Colacci gave a brief rundown of other states in various stages of the legislative or educational process (including Ohio and Washington, two states that are currently on hold, and Oregon which may have a bill introduced in 2013; she also briefly discussed activities and status in California, Arizona, Colorado, Florida, Virginia, Maryland, Connecticut, Iowa, and South Carolina). She directed attendees to the Legislative Map (located under the “Government Affairs” tab on IAHCSMM’s website) for an at-a-glance picture of where states are in the process.

Colacci stressed that she needs help spreading the message with email action alerts sent to state elected officials and newspaper editors. 2011 statistics for action alerts/emails sent to state elected officials were devastatingly poor; of 10,567 members who received the action alert, only 34 actually sent the letter, representing a response rate of just .32%. The number that sent the emails to their local newspaper editors was also alarmingly low. Of 10,563 emails, only 149 letters were sent. Of those 149, five letters were published.
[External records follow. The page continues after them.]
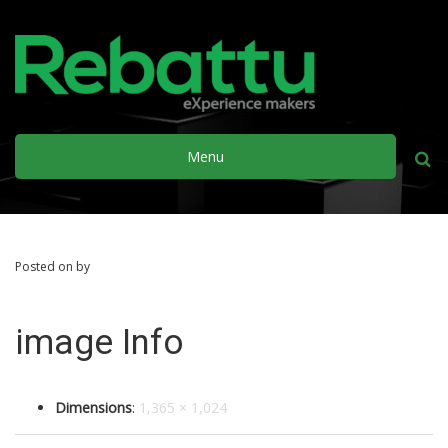
Menu
Busca
Posted on by
image Info
Dimensions
:
1,365 × 1,024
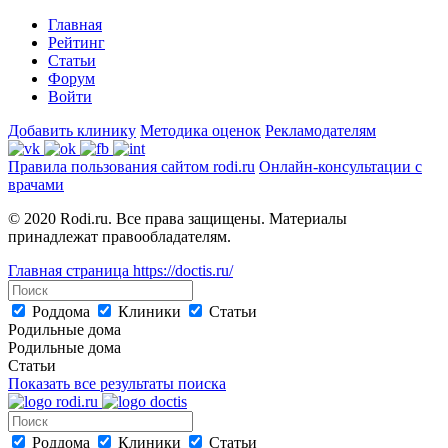
Главная
Рейтинг
Статьи
Форум
Войти
Добавить клинику
Методика оценок
Рекламодателям
Правила пользования сайтом rodi.ru
Онлайн-консультации с
врачами
© 2020 Rodi.ru. Все права защищены. Материалы
принадлежат правообладателям.
Главная страница
https://doctis.ru/
Роддома
Клиники
Статьи
Родильные дома
Родильные дома
Статьи
Показать все результаты поиска
Роддома
Клиники
Статьи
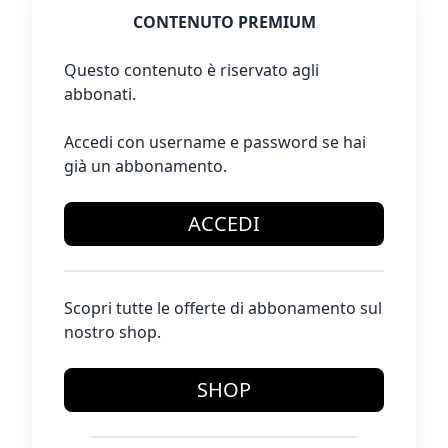
CONTENUTO PREMIUM
Questo contenuto è riservato agli
abbonati.
Accedi con username e password se hai
già un abbonamento.
ACCEDI
Scopri tutte le offerte di abbonamento sul
nostro shop.
SHOP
“I can’t stress enough that I need your help! These letters explain who we are and what we do, and they literally take just a couple clicks to send,” said Colacci. The letters to elected officials and editors are already written, so all CSSD professionals need to do is type in their name, address, email address and then click ‘send.’ “I get reports on these action alerts and that allows us to then follow up on the ground and start setting the stage for our next steps. I need more activity from you or we won’t be effective or successful. Please help me help you.”

Session attendees were treated to two mock legislative meetings, with Colacci acting as the elected official and National Government Affairs Committee members Carolyn Mattley, Steve Adams and Don Williams serving as the team of CSSD professionals educating the official on the issue. The first mock meeting was an eye-opening example of what can go wrong during a visit with a state elected official. The official was disconnected from the discussion – even dismissive -- and seemingly uninterested in the issue as she scrolled through messages on her phone and rudely answered a call mid-meeting. Worse, she likened the group’s pursuit of CSSD certification to a family that requested a speed limit change following a fatal accident involving their loved one.

“This mock meeting may seem extreme, but it actually happened,” said Colacci. Fortunately, positive exchanges can and do happen, as well, as the second mock meeting demonstrated. In this example, Colacci, the “elected official,” was interested in the information presented, was engaged in two-way discussion, asked pertinent questions and requested follow-up information.

“This isn’t easy, but our efforts will be worthwhile,” assured Colacci. “If we all work together, we will be successful.”